SCE has TOU rates: https://www.sce.com/residential/rates/Time-Of-Use-Residential-Rate-Plans. The CPP option is include here: https://www1.sce.com/NR/sc3/tm2/pdf/ce360.pdf
Ah yes, my apologies. I meant widespread (default) TOU yet – looking forward to 2020. Thanks for the link to the SCE CPP option. I hadn’t seen it.
Thank you, Severin, for this clear explication of what it means to plug-in at peak-renewables production. In addition to doing more to coordinate end-use demand with electricity production from intermittent renewable sources, the CPUC could also be doing more to encourage retail suppliers to procure more balanced renewable-energy supply portfolios. For example, while the CAISO gives the CPUC its causation-based assessment of flexible-ramping costs, which assigns costs to load-serving entities based on their use of flexible ramping resources (i.e., the resources used to meet the net-demand depicted by duck’s neck), the CPUC chucks that out and instead assigns those costs on a load-share basis when it apportions its flexible resource adequacy requirements. As a result, LSEs with solar-heavy portfolios are allowed to shift ramping costs to LSEs with more-balanced portfolios. Better cost signals here and elsewhere could reduce integration costs and the need to coordinate demand with excess production during the daytime.
At the core of the problem is that the CPUC has not developed an adequate way to credit the resource adequacy for behind the meter and distributed resources. The system is still set up to be heavily reliant on natural gas generation. All of this needs to be reformed together, or will just reinforce the status quo.
We’ve been working on this! The CPUC convened a “Load Shift” working group on how to achieve this ‘correct’ view over the last year and there is a report available here: https://gridworks.org/initiatives/initiatives-archive/load-shift-working-group/
My take on why it is important to Shift load is that if you can increase load in a period when solar and/or wind would otherwise be curtailed, it is in fact possible to use that marginally curtailed renewable electron — avoiding the curtailment. Yes, there are nuances in the CAISO operations, but in expectation this tends to reduce curtailment. What is the effect? This means that solar and wind energy investments have higher capacity factors, and we aren’t leaving green electricity on the table. Since there is a binding RPS, it reduces the need to build even more solar and wind to hit the same target.
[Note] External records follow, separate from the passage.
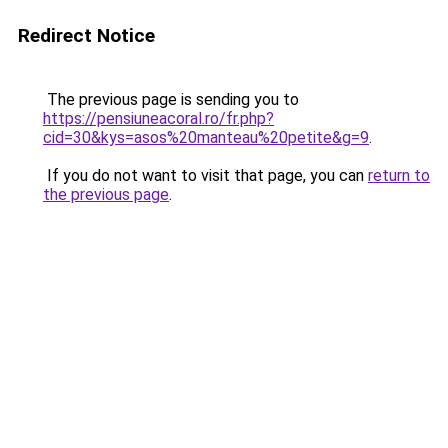
Redirect Notice
The previous page is sending you to
https://pensiuneacoral.ro/fr.php?
cid=30&kys=asos%20manteau%20petite&g=9
.
If you do not want to visit that page, you can
return to
the previous page
.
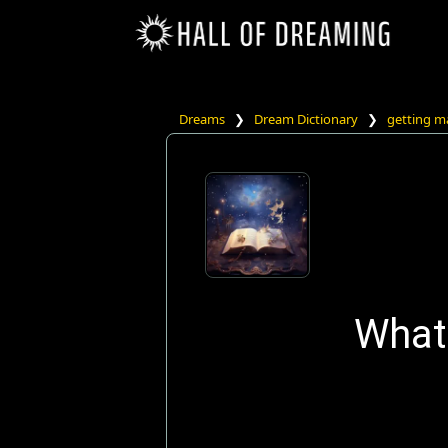
Dreams
❯
Dream Dictionary
❯
getting m
What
In other words, reducing curtailment through load shifting makes it cheaper for society to hit our RPS targets. The distribution of those gains to generation owners vs. load shifters is the next fun and interesting topic, IMHO. Should there be new contracts between generators and customers that properly incentivize the behavior? Should we have more coarse, less targeted programs? Maybe try all of the above and see how things work? Those are all discussed in our report too 🙂
Sorry Severin, but you’ve got this wrong. When the large majority of power on the grid is solar, during the solar window, of course consumers are indeed charging mostly with solar electrons. Where else is the power coming from? As the CAISO charts show, during sunny days there is very little conventional generation feeding the grid.